● **Instructions to follow**: The following data has a line with "Жилье инвалидам 3 группы" and a line with "Форма обратной связи". Write out exactly those lines and all the lines between them.

● **Dataset excerpts**:
___
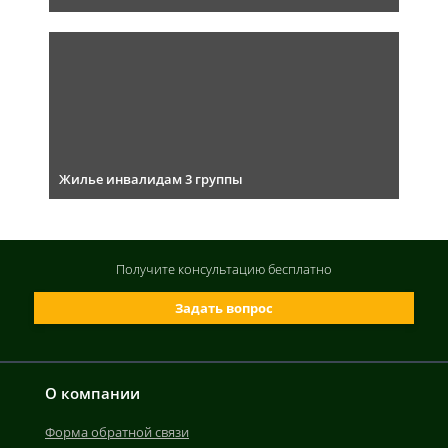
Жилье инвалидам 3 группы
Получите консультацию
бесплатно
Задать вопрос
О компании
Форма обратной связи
___
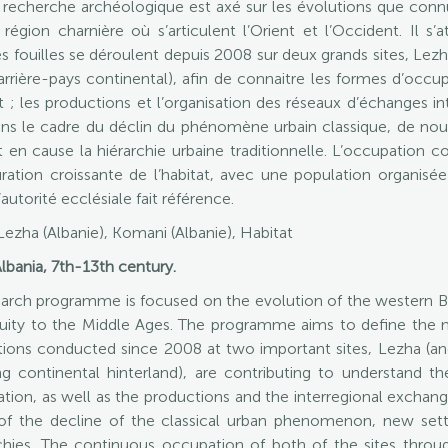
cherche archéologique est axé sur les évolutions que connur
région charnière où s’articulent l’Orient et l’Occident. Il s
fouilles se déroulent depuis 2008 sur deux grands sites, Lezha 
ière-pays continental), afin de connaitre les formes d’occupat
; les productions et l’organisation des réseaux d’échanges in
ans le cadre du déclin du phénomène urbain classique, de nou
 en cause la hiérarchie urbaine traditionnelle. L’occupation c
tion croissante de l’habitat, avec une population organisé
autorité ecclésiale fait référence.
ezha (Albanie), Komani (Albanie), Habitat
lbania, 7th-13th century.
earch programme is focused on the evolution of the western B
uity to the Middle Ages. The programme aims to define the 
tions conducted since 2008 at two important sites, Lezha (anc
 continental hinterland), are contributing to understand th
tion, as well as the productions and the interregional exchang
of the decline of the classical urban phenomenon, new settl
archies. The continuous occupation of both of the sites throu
___
● **Solution to the exercise**:
Жилье инвалидам 3 группы
Получите консультацию
бесплатно
Задать вопрос
О компании
Форма обратной связи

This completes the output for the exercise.